核心概念
A deep reinforcement learning framework can outperform conventional portfolio management strategies by dynamically allocating weights to assets to maximize risk-adjusted returns.
要約
The paper proposes a deep reinforcement learning (DRL) framework for portfolio management. The framework consists of an environment and an agent that interact to devise an optimal trading algorithm.
The environment provides the agent with the current state of the portfolio, which includes preprocessed asset prices, moving averages, and a correlation matrix. The agent's task is to assign weights to the assets in the portfolio to maximize the cumulative reward, which is measured by the daily returns.
The agent uses a combination of exploration (random weight assignment) and exploitation (using a neural network to predict optimal weights) to learn the optimal policy. A replay buffer is used to store past experiences, which are then used to train the neural network and update the Q-tables.
The performance of the DRL model is compared to conventional portfolio management strategies, such as minimum variance and maximum returns. The DRL model outperforms these strategies in terms of risk-adjusted returns, as measured by the Sharpe ratio.
The key insights from the paper are:
- Eliminating the intermediate step of buying, holding, or selling assets and directly assigning weights to the assets can lead to better portfolio optimization.
- Incorporating a correlation matrix in the state representation can help the agent learn the diversification of risk in the portfolio.
- The use of a replay buffer and a neural network to approximate the Q-function can help the agent learn the optimal policy more efficiently.
Overall, the paper demonstrates the potential of DRL in portfolio management and provides a framework for further research in this area.
統計
The portfolio consists of 28 assets, including cryptocurrencies and ETFs.

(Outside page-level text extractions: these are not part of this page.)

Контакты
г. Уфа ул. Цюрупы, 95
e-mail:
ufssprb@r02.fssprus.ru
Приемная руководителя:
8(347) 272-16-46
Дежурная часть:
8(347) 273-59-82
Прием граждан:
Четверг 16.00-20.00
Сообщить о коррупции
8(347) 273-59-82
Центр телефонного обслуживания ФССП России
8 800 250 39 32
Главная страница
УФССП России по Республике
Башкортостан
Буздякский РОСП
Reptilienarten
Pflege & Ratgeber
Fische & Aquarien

The data is collected from Yahoo Finance, starting from January 1, 2010 for stocks and January 1, 2016 for cryptocurrencies.

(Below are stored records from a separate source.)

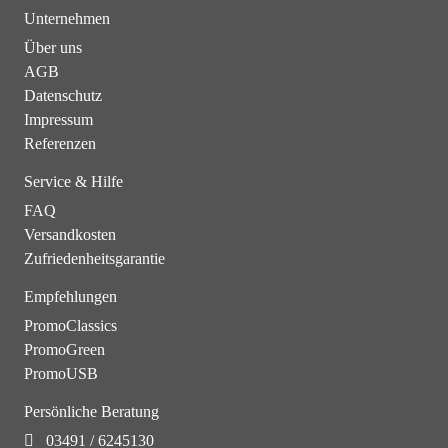
Unternehmen
Über uns
AGB
Datenschutz
Impressum
Referenzen
Service & Hilfe
FAQ
Versandkosten
Zufriedenheitsgarantie
Empfehlungen
PromoClassics
PromoGreen
PromoUSB
Persönliche Beratung
03491 / 6245130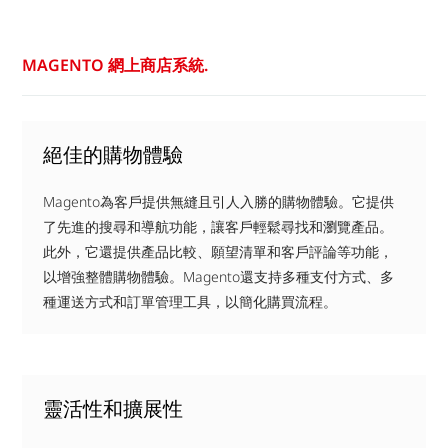
MAGENTO 網上商店系統.
絕佳的購物體驗
Magento為客戶提供無縫且引人入勝的購物體驗。它提供
了先進的搜尋和導航功能，讓客戶輕鬆尋找和瀏覽產品。
此外，它還提供產品比較、願望清單和客戶評論等功能，
以增強整體購物體驗。Magento還支持多種支付方式、多
種運送方式和訂單管理工具，以簡化購買流程。
靈活性和擴展性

The time-series data includes the following features: closed price, open price, highest price, lowest price, volume, and adjusted close price.
引用
"The exploration process assigns weights through a uniform random function in the range -1 and 1 in a vector. The vector is divided by the absolute vector sum to make the sum of elements one."
"The replay buffer provides a means to record the experience. This experience is a set of the previous state, current actions, current state, and the reward."